Readme File

Multi-Source Domain Adaptation for RUL Prediction of Rotating Machinery

Author: Davide Calza’
Email: davide.calza@studenti.unitn.it
:mortar_board: This project was developed in the context of the “Machine Learning for NLP II” Course of the Data Science Master’s Degree of the University of Trento

The aim of this project is to provide an exploratory analysis of Domain Adaptation (DA) techniques in the context of PHM for Bearings fault prognosis, focusing on Health Index (HI) estimation and Remaining Useful Life (RUL) prediction.
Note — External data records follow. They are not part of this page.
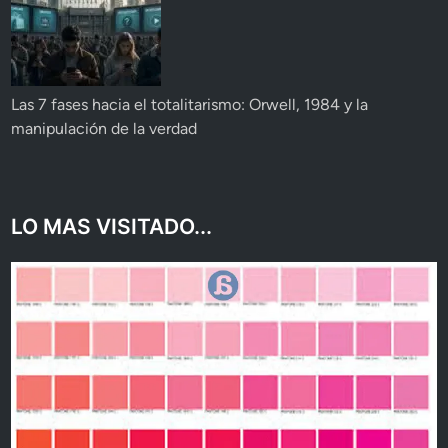
Las 7 fases hacia el totalitarismo: Orwell, 1984 y la
manipulación de la verdad
LO MAS VISITADO...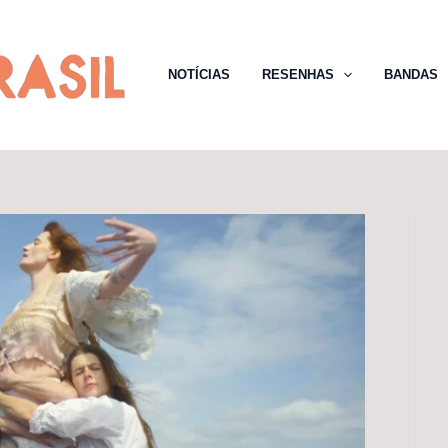
NOTÍCIAS
RESENHAS
BANDAS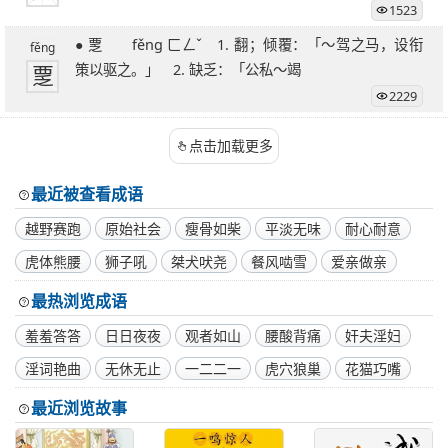
1523
● 覂 fěng ㄈㄥˇ 1. 翻；倾覆：「～驾之马，设衔
fěng
覂
策以驱之。」 2. 缺乏：「公私～竭
2229
点击加载更多
最近被查看成语
越野赛跑
原始社会
瘦骨如柴
平淡无味
耐心耐意
虎体熊腰
狮子吼
桀犬吠尧
餐风啮雪
爱亲做亲
最热浏览成语
羞羞答答
日日夜夜
观者如山
腰酸背痛
奸夫淫妇
淫词艳曲
无休无止
一二二一
虎穴狼巢
花猫巧嘴
最近浏览故事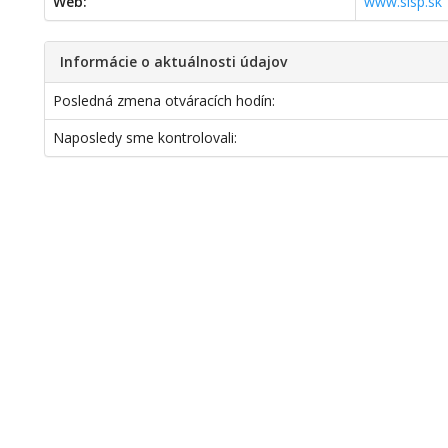
Web:
www.slsp.sk
Informácie o aktuálnosti údajov
Posledná zmena otváracích hodín:
Naposledy sme kontrolovali: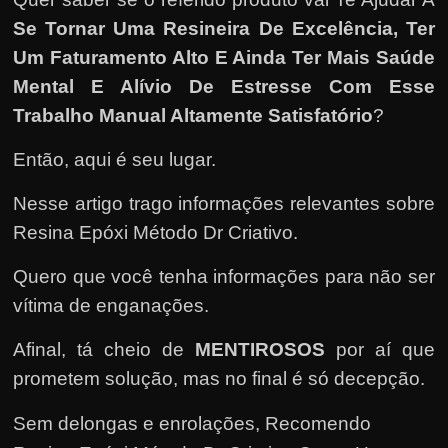
e
Se Tornar Uma Resineira De Excelência, Ter
n
Um Faturamento Alto E Ainda Ter Mais Saúde
s
a
Mental E Alívio De Estresse Com Esse
n
Trabalho Manual Altamente Satisfatório
?
d
Então, aqui é seu lugar.
o
e
Nesse artigo trago informações relevantes sobre
m
Resina Epóxi Método Dr Criativo.
c
Quero que você tenha informações para não ser
o
vítima de enganações.
m
o
Afinal, tá cheio de
MENTIROSOS
por aí que
g
prometem solução, mas no final é só decepção.
a
n
Sem delongas e enrolações,
Recomendo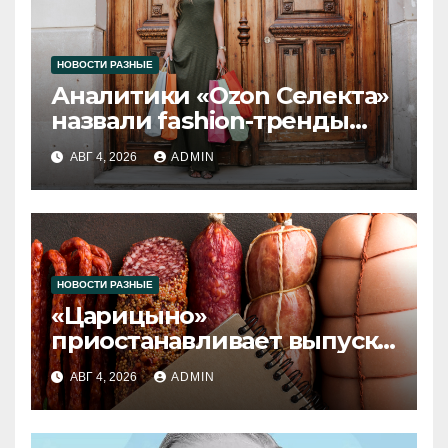
НОВОСТИ РАЗНЫЕ
Аналитики «Ozon Селекта»
назвали fashion-тренды
2026 года
АВГ 4, 2026
ADMIN
НОВОСТИ РАЗНЫЕ
«Царицыно»
приостанавливает выпуск
продукции
АВГ 4, 2026
ADMIN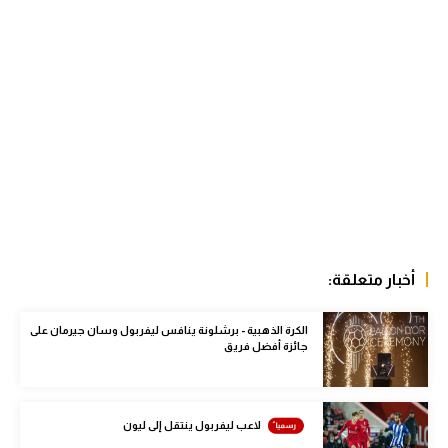
الوطن العربي
في المونديال
رياضة نسائية
آسيا
أمريكا
ركن الألعاب
أخبار متعلقة:
أقسام خاصة
Gamers
الكرة الذهبية - برشلونة ينافس ليفربول وسان جيرمان على
جائزة أفضل فريق
ميركاتو
تحقيق في الجول
لاعب ليفربول ينتقل إلى ليون
تقرير في الجول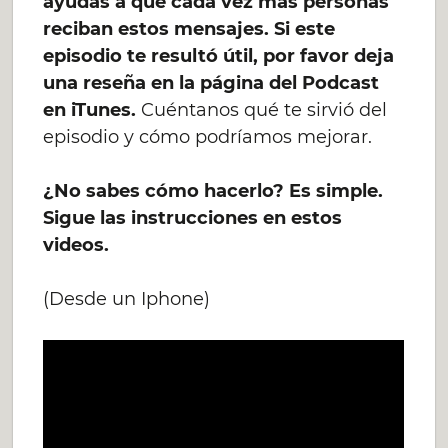
ayudas a que cada vez más personas
reciban estos mensajes. Si este
episodio te resultó útil, por favor deja
una reseña en la página del Podcast
en iTunes.
Cuéntanos qué te sirvió del
episodio y cómo podríamos mejorar.
¿No sabes cómo hacerlo? Es simple.
Sigue las instrucciones en estos
videos.
(Desde un Iphone)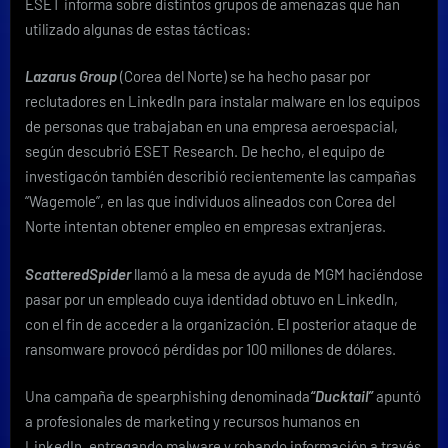
ESET informa sobre distintos grupos de amenazas que han
utilizado algunas de estas tácticas:
Lazarus Group
(Corea del Norte) se ha hecho pasar por
reclutadores en LinkedIn para instalar malware en los equipos
de personas que trabajaban en una empresa aeroespacial,
según descubrió ESET Research. De hecho, el equipo de
investigacón también describió recientemente las campañas
“Wagemole”, en las que individuos alineados con Corea del
Norte intentan obtener empleo en empresas extranjeras.
ScatteredSpider
llamó a la mesa de ayuda de MGM haciéndose
pasar por un empleado cuya identidad obtuvo en LinkedIn,
con el fin de acceder a la organización. El posterior ataque de
ransomware provocó pérdidas por 100 millones de dólares.
Una campaña de spearphishing denominada
“Ducktail”
apuntó
a profesionales de marketing y recursos humanos en
LinkedIn, entregando malware y robando información a través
The adopted dataset is the PRONOSTIA/FEMTO-ST bearings dataset.

The complete documentation can be found here.

The report can be found in the report directory.

Python version 3.11.6 was used.


Quick Start & Setup

This quick start includes steps to execute the experiments in a local settings.
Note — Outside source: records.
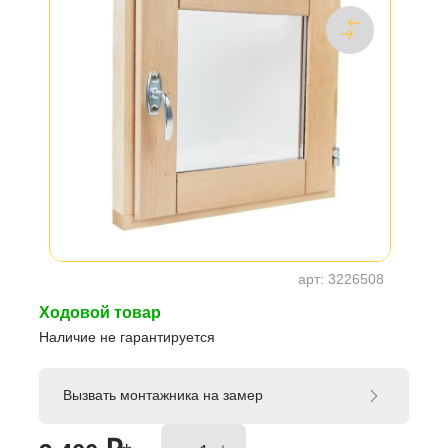
арт:
3226508
Ходовой товар
Наличие не гарантируется
Вызвать монтажника на замер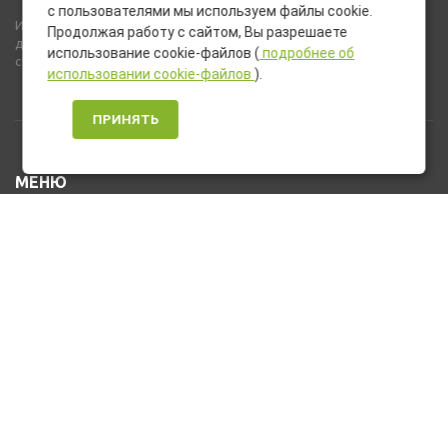
с пользователями мы используем файлы cookie.
Используемые на сайте изображения товаров могут включать
Продолжая работу с сайтом, Вы разрешаете
дополнительное оборудование и компоненты, не входящие в
использование cookie-файлов (
подробнее об
стандартную комплектацию товара.
использовании cookie-файлов
).
ПРИНЯТЬ
МЕНЮ
Каталог товаров
Оплата и доставка
О нас
Услуги
Новости и Акции
Контакты
На главную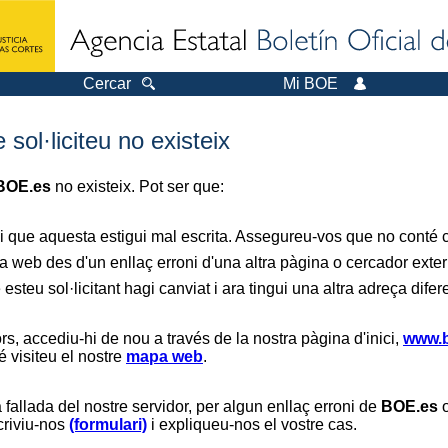
Cercar
Mi BOE
sol·liciteu no existeix
BOE.es
no existeix. Pot ser que:
i que aquesta estigui mal escrita. Assegureu-vos que no conté ca
a web des d'un enllaç erroni d'una altra pàgina o cercador exter
 esteu sol·licitant hagi canviat i ara tingui una altra adreça difer
s, accediu-hi de nou a través de la nostra pàgina d'inici,
www.b
é visiteu el nostre
mapa web
.
 fallada del nostre servidor, per algun enllaç erroni de
BOE.es
o
scriviu-nos
(formulari)
i expliqueu-nos el vostre cas.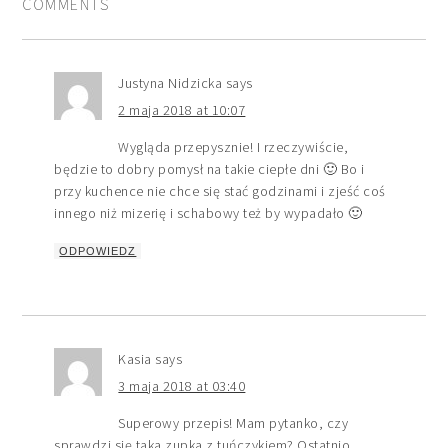
COMMENTS
Justyna Nidzicka
says
2 maja 2018 at 10:07
Wygląda przepysznie! I rzeczywiście,
będzie to dobry pomysł na takie ciepłe dni 🙂 Bo i
przy kuchence nie chce się stać godzinami i zjeść coś
innego niż mizerię i schabowy też by wypadało 🙂
ODPOWIEDZ
Kasia
says
3 maja 2018 at 03:40
Superowy przepis! Mam pytanko, czy
sprawdzi się taka zupka z tuńczykiem? Ostatnio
  1. Prepare the python environment: .. code-block:: bash

    pip install -e .

    warning:

    if you want to use GPU for pytorch, follow instructions

    for the setup according to your GPU and cuda version.

  2. For the first run, be sure to set the following parameters in the config.yaml file, in order to prepare the data used by the models: .. code-block:: yaml

    env:

    download_dataset: true process_dataset: true extract_features: true

  3. Edit the rest of the configuration file config.yaml and edit the parameters according to the experiment to be performed.

  4. Run the experiment:

    python main.py -c config.yaml -n 1
    
  5. Results and errors can be analyzed in the errors_analysis.ipynb notebook. To visualize it, run first Jupyter Lab:

    jupyter lab
    

    and open it on the browser at localhost:8888 with the generated token. Then execute the errors_analysis.ipynb notebook.

Project Run

The file to execute to run the experiments is main.py.
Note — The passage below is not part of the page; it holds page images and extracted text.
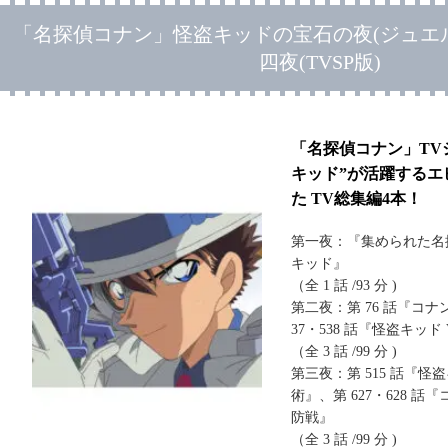
「名探偵コナン」怪盗キッドの宝石の夜(ジュエ
四夜(TVSP版)
「名探偵コナン」TV
キッド”が活躍するエ
た TV総集編4本！
第一夜：『集められた名探
キッド』
（全 1 話 /93 分 )
第二夜：第 76 話『コナン
37・538 話『怪盗キッド
（全 3 話 /99 分 )
第三夜：第 515 話『
術』、第 627・628 
防戦』
（全 3 話 /99 分 )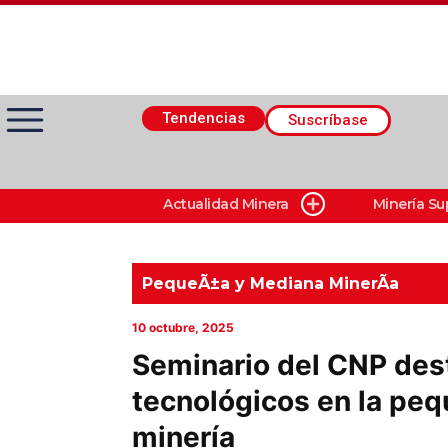
Tendencias
Suscríbase
Actualidad Minera
Minería Su
Actualidad Minera
Minería Superficie
PequeÃ±a y Mediana MinerÃ­a
10 octubre, 2025
Minerí­a Subterránea
Seminario del CNP des
tecnológicos en la pe
Proveedores
minería
Canal Digital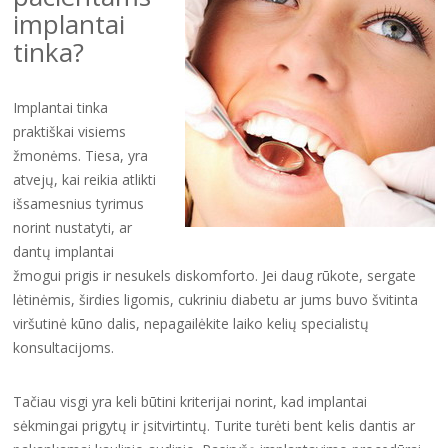
implantai
tinka?
Implantai tinka
praktiškai visiems
žmonėms. Tiesa, yra
atvejų, kai reikia atlikti
išsamesnius tyrimus
norint nustatyti, ar
dantų implantai
žmogui prigis ir nesukels diskomforto. Jei daug rūkote, sergate
lėtinėmis, širdies ligomis, cukriniu diabetu ar jums buvo švitinta
viršutinė kūno dalis, nepagailėkite laiko kelių specialistų
konsultacijoms.
Tačiau visgi yra keli būtini kriterijai norint, kad implantai
sėkmingai prigytų ir įsitvirtintų. Turite turėti bent kelis dantis ar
python main.py -c config.yaml
information_source:

if no -c or –config flag is passed, it

will automatically use the default config.yaml file.

In order to execute multiple runs for each experiment (baseline, fine-tuning, domain adaptation: for each loss), use the -n or –nruns flag:

python main.py -c config.yaml -n <number of runs>

default is 1 run.

sos:

Example:

if we execute:

python main.py -c config.yaml -n 5

and the configuration file for the losses is the following:

weights:
  adv: 5
  daan: 0.5
  mmd: 0.3

then a total of 25 runs will be executed: 5 for the baseline, 5 for fine-tuning, 5 for adv, 5 for daan, and 5 for mmd.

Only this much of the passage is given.